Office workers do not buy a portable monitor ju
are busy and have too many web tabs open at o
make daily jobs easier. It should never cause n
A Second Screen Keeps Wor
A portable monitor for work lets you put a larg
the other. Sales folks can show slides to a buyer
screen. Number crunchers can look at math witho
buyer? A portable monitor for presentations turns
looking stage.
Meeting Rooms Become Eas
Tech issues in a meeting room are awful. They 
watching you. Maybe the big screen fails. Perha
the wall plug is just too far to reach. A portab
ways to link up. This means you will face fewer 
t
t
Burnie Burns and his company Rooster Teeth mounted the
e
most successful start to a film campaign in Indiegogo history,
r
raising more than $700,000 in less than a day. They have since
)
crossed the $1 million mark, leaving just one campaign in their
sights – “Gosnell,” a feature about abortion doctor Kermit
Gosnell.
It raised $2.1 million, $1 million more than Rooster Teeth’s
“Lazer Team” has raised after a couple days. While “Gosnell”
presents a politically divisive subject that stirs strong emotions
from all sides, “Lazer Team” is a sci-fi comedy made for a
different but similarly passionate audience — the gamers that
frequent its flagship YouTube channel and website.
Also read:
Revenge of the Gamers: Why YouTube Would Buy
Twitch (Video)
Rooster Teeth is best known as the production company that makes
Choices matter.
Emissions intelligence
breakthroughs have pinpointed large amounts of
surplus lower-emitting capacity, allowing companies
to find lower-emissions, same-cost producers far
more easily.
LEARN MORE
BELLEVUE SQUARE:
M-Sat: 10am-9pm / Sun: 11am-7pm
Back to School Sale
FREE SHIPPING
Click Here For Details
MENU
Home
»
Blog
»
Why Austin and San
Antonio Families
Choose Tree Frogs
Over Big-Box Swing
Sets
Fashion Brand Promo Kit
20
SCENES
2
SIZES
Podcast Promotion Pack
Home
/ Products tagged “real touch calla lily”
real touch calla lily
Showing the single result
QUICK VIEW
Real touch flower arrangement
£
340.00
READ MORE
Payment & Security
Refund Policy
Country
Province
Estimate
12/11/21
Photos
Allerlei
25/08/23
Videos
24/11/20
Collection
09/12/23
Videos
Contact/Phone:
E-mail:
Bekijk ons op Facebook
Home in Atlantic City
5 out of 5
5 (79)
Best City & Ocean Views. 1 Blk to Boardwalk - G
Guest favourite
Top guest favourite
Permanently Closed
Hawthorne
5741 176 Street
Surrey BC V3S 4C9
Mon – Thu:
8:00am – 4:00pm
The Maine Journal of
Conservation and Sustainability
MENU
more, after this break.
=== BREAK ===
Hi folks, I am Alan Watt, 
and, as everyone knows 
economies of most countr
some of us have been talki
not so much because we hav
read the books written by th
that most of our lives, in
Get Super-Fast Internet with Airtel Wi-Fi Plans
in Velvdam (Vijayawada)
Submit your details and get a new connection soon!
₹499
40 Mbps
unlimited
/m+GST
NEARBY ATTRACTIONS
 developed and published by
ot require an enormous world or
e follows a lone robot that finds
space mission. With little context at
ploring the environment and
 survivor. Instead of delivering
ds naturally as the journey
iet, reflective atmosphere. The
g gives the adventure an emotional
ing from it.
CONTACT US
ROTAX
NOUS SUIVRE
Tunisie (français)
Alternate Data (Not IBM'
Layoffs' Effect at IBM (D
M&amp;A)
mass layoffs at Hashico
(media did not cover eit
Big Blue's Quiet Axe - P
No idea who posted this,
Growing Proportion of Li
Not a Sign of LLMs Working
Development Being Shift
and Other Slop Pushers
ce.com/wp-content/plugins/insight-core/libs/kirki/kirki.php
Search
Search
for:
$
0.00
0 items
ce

Aim of the exercise: To complete this exercise, set down every line above exactly once more.

Answer section:
Office workers do not buy a portable monitor ju
are busy and have too many web tabs open at o
make daily jobs easier. It should never cause n
A Second Screen Keeps Wor
A portable monitor for work lets you put a larg
the other. Sales folks can show slides to a buyer
screen. Number crunchers can look at math witho
buyer? A portable monitor for presentations turns
looking stage.
Meeting Rooms Become Eas
Tech issues in a meeting room are awful. They 
watching you. Maybe the big screen fails. Perha
the wall plug is just too far to reach. A portab
ways to link up. This means you will face fewer 
t
t
Burnie Burns and his company Rooster Teeth mounted the
e
most successful start to a film campaign in Indiegogo history,
r
raising more than $700,000 in less than a day. They have since
)
crossed the $1 million mark, leaving just one campaign in their
sights – “Gosnell,” a feature about abortion doctor Kermit
Gosnell.
It raised $2.1 million, $1 million more than Rooster Teeth’s
“Lazer Team” has raised after a couple days. While “Gosnell”
presents a politically divisive subject that stirs strong emotions
from all sides, “Lazer Team” is a sci-fi comedy made for a
different but similarly passionate audience — the gamers that
frequent its flagship YouTube channel and website.
Also read:
Revenge of the Gamers: Why YouTube Would Buy
Twitch (Video)
Rooster Teeth is best known as the production company that makes
Choices matter.
Emissions intelligence
breakthroughs have pinpointed large amounts of
surplus lower-emitting capacity, allowing companies
to find lower-emissions, same-cost producers far
more easily.
LEARN MORE
BELLEVUE SQUARE:
M-Sat: 10am-9pm / Sun: 11am-7pm
Back to School Sale
FREE SHIPPING
Click Here For Details
MENU
Home
»
Blog
»
Why Austin and San
Antonio Families
Choose Tree Frogs
Over Big-Box Swing
Sets
Fashion Brand Promo Kit
20
SCENES
2
SIZES
Podcast Promotion Pack
Home
/ Products tagged “real touch calla lily”
real touch calla lily
Showing the single result
QUICK VIEW
Real touch flower arrangement
£
340.00
READ MORE
Payment & Security
Refund Policy
Country
Province
Estimate
12/11/21
Photos
Allerlei
25/08/23
Videos
24/11/20
Collection
09/12/23
Videos
Contact/Phone:
E-mail:
Bekijk ons op Facebook
Home in Atlantic City
5 out of 5
5 (79)
Best City & Ocean Views. 1 Blk to Boardwalk - G
Guest favourite
Top guest favourite
Permanently Closed
Hawthorne
5741 176 Street
Surrey BC V3S 4C9
Mon – Thu:
8:00am – 4:00pm
The Maine Journal of
Conservation and Sustainability
MENU
more, after this break.
=== BREAK ===
Hi folks, I am Alan Watt, 
and, as everyone knows 
economies of most countr
some of us have been talki
not so much because we hav
read the books written by th
that most of our lives, in
Get Super-Fast Internet with Airtel Wi-Fi Plans
in Velvdam (Vijayawada)
Submit your details and get a new connection soon!
₹499
40 Mbps
unlimited
/m+GST
NEARBY ATTRACTIONS
 developed and published by
ot require an enormous world or
e follows a lone robot that finds
space mission. With little context at
ploring the environment and
 survivor. Instead of delivering
ds naturally as the journey
iet, reflective atmosphere. The
g gives the adventure an emotional
ing from it.
CONTACT US
ROTAX
NOUS SUIVRE
Tunisie (français)
Alternate Data (Not IBM'
Layoffs' Effect at IBM (D
M&amp;A)
mass layoffs at Hashico
(media did not cover eit
Big Blue's Quiet Axe - P
No idea who posted this,
Growing Proportion of Li
Not a Sign of LLMs Working
Development Being Shift
and Other Slop Pushers
ce.com/wp-content/plugins/insight-core/libs/kirki/kirki.php
Search
Search
for:
$
0.00
0 items
ce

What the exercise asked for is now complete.